When Dad came home that evening, he looked after Jeremy while my mother and I went to the Poughkeepsie mall to do our Christmas shopping. After picking out a sweat suit for Dad and a telescope for Jeremy, we separated so we could buy each other gifts. We would meet up at the bakery at seven.
I went to the Body Shop to buy my mother bath oil. I inhaled the various scents. I asked the man behind the counter if I could get a sixteen-ounce bottle of vanilla bath oil. Gita always smelled of vanilla.
“Is it for you?” he asked.
“No, it’s for my mom,” I said. The pride in my voice surprised me.
“Well, this is a nice gift,” he said. “You’ll never see your mom after giving her this. She’ll be spending all her time in the bath—reading, eating, sleeping even. You can get yourself into all sorts of trouble while she’s not around.” He winked.
I looked at my watch. It was a few minutes after seven. “Can you make it shower gel instead?” I asked.
“Sure, honey,” he said. He took his time formulating the concoction, and then wrapped the bottle in pink cellophane and tied it with lavender ribbons. I knew I’d have to rewrap it when I got home; my mother thought Christmas presents should look like they were specifically for Christmas.
I got to the bakery late, at a quarter after.

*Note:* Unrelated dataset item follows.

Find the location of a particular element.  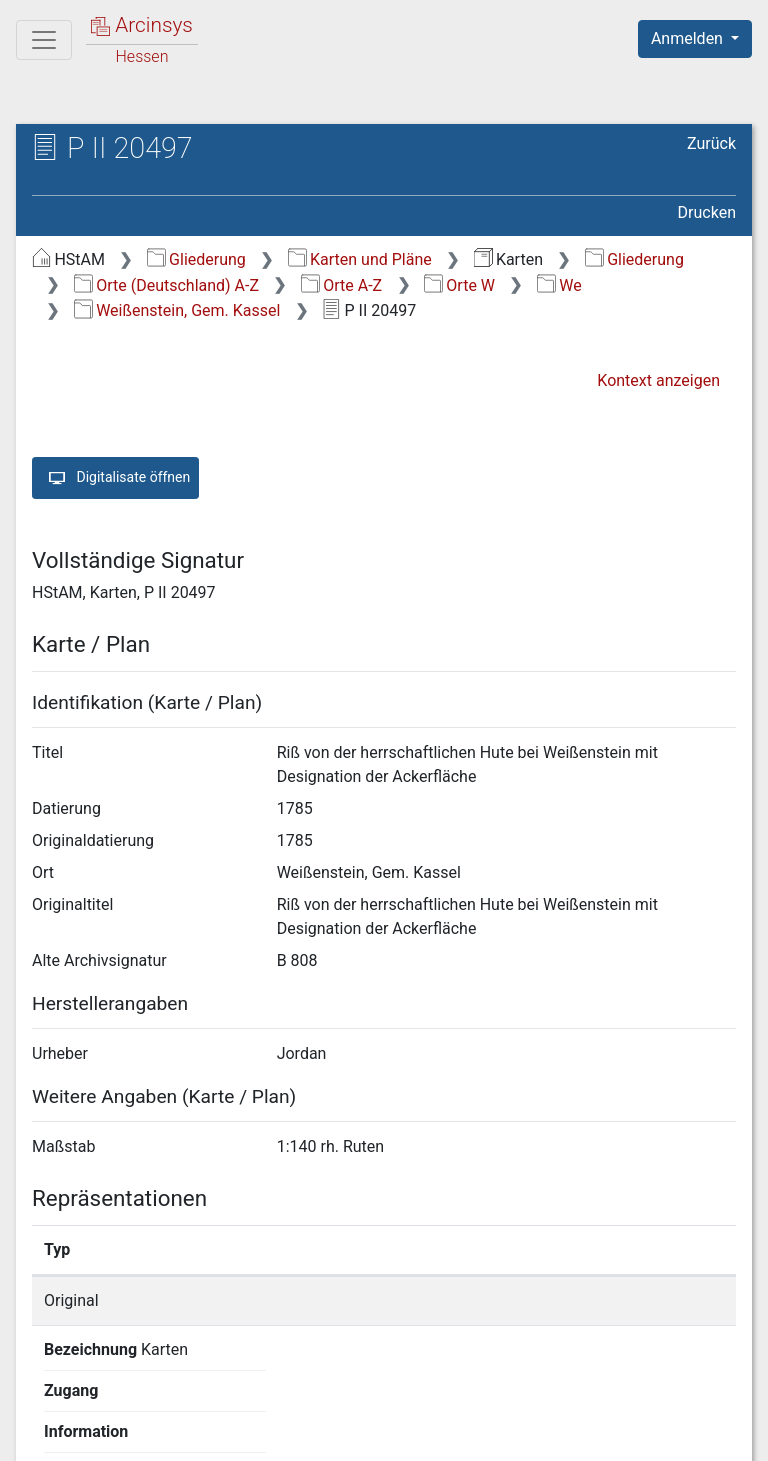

The woman behind the counter noticed me. “Are you looking for a lady you were supposed to meet here?” she asked. She was wearing a red T-shirt silk-screened with two fried eggs, one over each breast.
I nodded.
“She said to tell you she got tired of waiting.”
I called Dad, and he and Jeremy came to pick me up. Dad said my mother wasn’t at home when he left, and she hadn’t called. “I’m sure she’ll be there when we get back,” he added.
At home, there was no sign of my mother’s car. Nor was she in the house. Dad sat on the couch, holding a pillow over his face. The pillow was orange, with long, thin tassels, one of
which was in his mouth. He put the pillow down in his lap. “Can you pass me the phone?” he said, though it wasn’t far from him.
I brought it to him, and he dialed and then covered the mouthpiece. “It’s the good Chinese restaurant. What do you want?”
The next morning, when she hadn’t returned, Dad called her California sisters. They hadn’t heard from her. He called Fern, who hadn’t, either. Then he called the police. “How long do you have to wait before reporting someone missing?” he asked.